STORED DATA: Begin

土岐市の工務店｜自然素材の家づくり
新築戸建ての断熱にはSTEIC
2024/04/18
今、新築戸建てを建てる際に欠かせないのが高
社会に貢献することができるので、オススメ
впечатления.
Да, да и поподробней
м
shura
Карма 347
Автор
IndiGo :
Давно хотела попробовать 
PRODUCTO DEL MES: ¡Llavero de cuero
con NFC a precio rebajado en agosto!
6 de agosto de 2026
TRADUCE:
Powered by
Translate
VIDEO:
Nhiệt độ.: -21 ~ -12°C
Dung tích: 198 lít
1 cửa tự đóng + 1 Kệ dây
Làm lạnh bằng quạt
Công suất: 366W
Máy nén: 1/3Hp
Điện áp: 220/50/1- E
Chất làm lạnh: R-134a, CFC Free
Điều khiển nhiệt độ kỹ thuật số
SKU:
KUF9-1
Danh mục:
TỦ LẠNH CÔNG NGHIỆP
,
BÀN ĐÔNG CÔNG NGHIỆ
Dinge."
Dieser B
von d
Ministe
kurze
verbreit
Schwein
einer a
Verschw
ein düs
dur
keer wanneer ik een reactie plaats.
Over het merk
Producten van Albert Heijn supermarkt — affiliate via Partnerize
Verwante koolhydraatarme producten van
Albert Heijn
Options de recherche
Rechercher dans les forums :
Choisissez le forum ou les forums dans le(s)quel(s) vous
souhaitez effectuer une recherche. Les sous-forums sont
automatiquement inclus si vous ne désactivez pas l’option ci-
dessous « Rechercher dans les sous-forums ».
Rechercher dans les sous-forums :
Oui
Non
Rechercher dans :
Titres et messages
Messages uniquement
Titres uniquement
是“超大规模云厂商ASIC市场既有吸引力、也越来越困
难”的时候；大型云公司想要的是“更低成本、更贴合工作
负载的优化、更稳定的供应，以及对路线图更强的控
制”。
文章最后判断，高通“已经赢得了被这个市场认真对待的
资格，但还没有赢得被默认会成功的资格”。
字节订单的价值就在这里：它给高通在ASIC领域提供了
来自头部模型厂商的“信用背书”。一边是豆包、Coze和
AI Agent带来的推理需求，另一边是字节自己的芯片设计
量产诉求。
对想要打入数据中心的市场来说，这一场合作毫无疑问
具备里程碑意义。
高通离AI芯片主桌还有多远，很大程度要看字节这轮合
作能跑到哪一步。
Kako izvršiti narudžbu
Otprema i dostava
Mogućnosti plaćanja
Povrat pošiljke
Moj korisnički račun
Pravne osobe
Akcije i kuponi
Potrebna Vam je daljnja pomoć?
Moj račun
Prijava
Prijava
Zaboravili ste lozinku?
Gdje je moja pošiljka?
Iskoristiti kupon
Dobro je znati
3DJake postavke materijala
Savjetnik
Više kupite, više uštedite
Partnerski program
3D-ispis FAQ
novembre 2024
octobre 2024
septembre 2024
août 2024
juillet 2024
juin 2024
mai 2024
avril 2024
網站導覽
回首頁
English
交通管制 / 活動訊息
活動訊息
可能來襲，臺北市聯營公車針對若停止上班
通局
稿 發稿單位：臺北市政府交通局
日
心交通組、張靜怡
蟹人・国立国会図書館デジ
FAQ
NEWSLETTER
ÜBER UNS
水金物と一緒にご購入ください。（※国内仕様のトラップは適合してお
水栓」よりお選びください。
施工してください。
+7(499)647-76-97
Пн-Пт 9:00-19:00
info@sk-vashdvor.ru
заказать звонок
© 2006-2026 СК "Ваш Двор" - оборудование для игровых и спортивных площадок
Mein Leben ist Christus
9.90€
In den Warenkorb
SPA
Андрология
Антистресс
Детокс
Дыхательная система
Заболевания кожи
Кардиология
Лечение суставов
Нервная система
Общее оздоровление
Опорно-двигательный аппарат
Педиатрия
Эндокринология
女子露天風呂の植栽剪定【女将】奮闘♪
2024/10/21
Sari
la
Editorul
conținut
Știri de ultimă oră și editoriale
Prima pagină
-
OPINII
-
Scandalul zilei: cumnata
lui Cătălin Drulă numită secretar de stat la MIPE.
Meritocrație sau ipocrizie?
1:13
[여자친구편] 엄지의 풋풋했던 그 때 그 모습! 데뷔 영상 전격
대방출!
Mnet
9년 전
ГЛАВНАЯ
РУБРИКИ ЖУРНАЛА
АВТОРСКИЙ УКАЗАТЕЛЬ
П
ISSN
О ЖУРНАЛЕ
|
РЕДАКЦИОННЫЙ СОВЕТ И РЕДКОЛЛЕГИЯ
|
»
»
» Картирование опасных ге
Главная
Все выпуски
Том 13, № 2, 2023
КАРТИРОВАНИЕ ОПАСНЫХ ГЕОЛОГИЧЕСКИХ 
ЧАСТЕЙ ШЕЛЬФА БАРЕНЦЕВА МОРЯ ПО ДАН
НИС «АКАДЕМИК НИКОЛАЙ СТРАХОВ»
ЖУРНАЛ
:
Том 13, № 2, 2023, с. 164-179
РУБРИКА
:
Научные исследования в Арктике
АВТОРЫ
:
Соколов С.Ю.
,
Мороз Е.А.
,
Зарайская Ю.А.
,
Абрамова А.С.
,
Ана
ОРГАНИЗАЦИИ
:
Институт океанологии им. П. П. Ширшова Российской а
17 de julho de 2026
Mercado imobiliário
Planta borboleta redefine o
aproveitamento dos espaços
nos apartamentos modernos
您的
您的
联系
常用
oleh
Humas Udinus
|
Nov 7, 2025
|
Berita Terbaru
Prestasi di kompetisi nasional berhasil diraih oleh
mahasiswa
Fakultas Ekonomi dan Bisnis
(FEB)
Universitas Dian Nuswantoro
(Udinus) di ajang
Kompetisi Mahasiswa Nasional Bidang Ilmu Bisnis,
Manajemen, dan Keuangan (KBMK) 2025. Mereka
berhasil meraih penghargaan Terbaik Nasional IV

STORED DATA: End

### TASK ITEM
The expected output is the complete data, repeated exactly.

### SOLUTION
土岐市の工務店｜自然素材の家づくり
新築戸建ての断熱にはSTEIC
2024/04/18
今、新築戸建てを建てる際に欠かせないのが高
社会に貢献することができるので、オススメ
впечатления.
Да, да и поподробней
м
shura
Карма 347
Автор
IndiGo :
Давно хотела попробовать 
PRODUCTO DEL MES: ¡Llavero de cuero
con NFC a precio rebajado en agosto!
6 de agosto de 2026
TRADUCE:
Powered by
Translate
VIDEO:
Nhiệt độ.: -21 ~ -12°C
Dung tích: 198 lít
1 cửa tự đóng + 1 Kệ dây
Làm lạnh bằng quạt
Công suất: 366W
Máy nén: 1/3Hp
Điện áp: 220/50/1- E
Chất làm lạnh: R-134a, CFC Free
Điều khiển nhiệt độ kỹ thuật số
SKU:
KUF9-1
Danh mục:
TỦ LẠNH CÔNG NGHIỆP
,
BÀN ĐÔNG CÔNG NGHIỆ
Dinge."
Dieser B
von d
Ministe
kurze
verbreit
Schwein
einer a
Verschw
ein düs
dur
keer wanneer ik een reactie plaats.
Over het merk
Producten van Albert Heijn supermarkt — affiliate via Partnerize
Verwante koolhydraatarme producten van
Albert Heijn
Options de recherche
Rechercher dans les forums :
Choisissez le forum ou les forums dans le(s)quel(s) vous
souhaitez effectuer une recherche. Les sous-forums sont
automatiquement inclus si vous ne désactivez pas l’option ci-
dessous « Rechercher dans les sous-forums ».
Rechercher dans les sous-forums :
Oui
Non
Rechercher dans :
Titres et messages
Messages uniquement
Titres uniquement
是“超大规模云厂商ASIC市场既有吸引力、也越来越困
难”的时候；大型云公司想要的是“更低成本、更贴合工作
负载的优化、更稳定的供应，以及对路线图更强的控
制”。
文章最后判断，高通“已经赢得了被这个市场认真对待的
资格，但还没有赢得被默认会成功的资格”。
字节订单的价值就在这里：它给高通在ASIC领域提供了
来自头部模型厂商的“信用背书”。一边是豆包、Coze和
AI Agent带来的推理需求，另一边是字节自己的芯片设计
量产诉求。
对想要打入数据中心的市场来说，这一场合作毫无疑问
具备里程碑意义。
高通离AI芯片主桌还有多远，很大程度要看字节这轮合
作能跑到哪一步。
Kako izvršiti narudžbu
Otprema i dostava
Mogućnosti plaćanja
Povrat pošiljke
Moj korisnički račun
Pravne osobe
Akcije i kuponi
Potrebna Vam je daljnja pomoć?
Moj račun
Prijava
Prijava
Zaboravili ste lozinku?
Gdje je moja pošiljka?
Iskoristiti kupon
Dobro je znati
3DJake postavke materijala
Savjetnik
Više kupite, više uštedite
Partnerski program
3D-ispis FAQ
novembre 2024
octobre 2024
septembre 2024
août 2024
juillet 2024
juin 2024
mai 2024
avril 2024
網站導覽
回首頁
English
交通管制 / 活動訊息
活動訊息
可能來襲，臺北市聯營公車針對若停止上班
通局
稿 發稿單位：臺北市政府交通局
日
心交通組、張靜怡
蟹人・国立国会図書館デジ
FAQ
NEWSLETTER
ÜBER UNS
水金物と一緒にご購入ください。（※国内仕様のトラップは適合してお
水栓」よりお選びください。
施工してください。
+7(499)647-76-97
Пн-Пт 9:00-19:00
info@sk-vashdvor.ru
заказать звонок
© 2006-2026 СК "Ваш Двор" - оборудование для игровых и спортивных площадок
Mein Leben ist Christus
9.90€
In den Warenkorb
SPA
Андрология
Антистресс
Детокс
Дыхательная система
Заболевания кожи
Кардиология
Лечение суставов
Нервная система
Общее оздоровление
Опорно-двигательный аппарат
Педиатрия
Эндокринология
女子露天風呂の植栽剪定【女将】奮闘♪
2024/10/21
Sari
la
Editorul
conținut
Știri de ultimă oră și editoriale
Prima pagină
-
OPINII
-
Scandalul zilei: cumnata
lui Cătălin Drulă numită secretar de stat la MIPE.
Meritocrație sau ipocrizie?
1:13
[여자친구편] 엄지의 풋풋했던 그 때 그 모습! 데뷔 영상 전격
대방출!
Mnet
9년 전
ГЛАВНАЯ
РУБРИКИ ЖУРНАЛА
АВТОРСКИЙ УКАЗАТЕЛЬ
П
ISSN
О ЖУРНАЛЕ
|
РЕДАКЦИОННЫЙ СОВЕТ И РЕДКОЛЛЕГИЯ
|
»
»
» Картирование опасных ге
Главная
Все выпуски
Том 13, № 2, 2023
КАРТИРОВАНИЕ ОПАСНЫХ ГЕОЛОГИЧЕСКИХ 
ЧАСТЕЙ ШЕЛЬФА БАРЕНЦЕВА МОРЯ ПО ДАН
НИС «АКАДЕМИК НИКОЛАЙ СТРАХОВ»
ЖУРНАЛ
:
Том 13, № 2, 2023, с. 164-179
РУБРИКА
:
Научные исследования в Арктике
АВТОРЫ
:
Соколов С.Ю.
,
Мороз Е.А.
,
Зарайская Ю.А.
,
Абрамова А.С.
,
Ана
ОРГАНИЗАЦИИ
:
Институт океанологии им. П. П. Ширшова Российской а
17 de julho de 2026
Mercado imobiliário
Planta borboleta redefine o
aproveitamento dos espaços
nos apartamentos modernos
您的
您的
联系
常用
oleh
Humas Udinus
|
Nov 7, 2025
|
Berita Terbaru
Prestasi di kompetisi nasional berhasil diraih oleh
mahasiswa
Fakultas Ekonomi dan Bisnis
(FEB)
Universitas Dian Nuswantoro
(Udinus) di ajang
Kompetisi Mahasiswa Nasional Bidang Ilmu Bisnis,
Manajemen, dan Keuangan (KBMK) 2025. Mereka
berhasil meraih penghargaan Terbaik Nasional IV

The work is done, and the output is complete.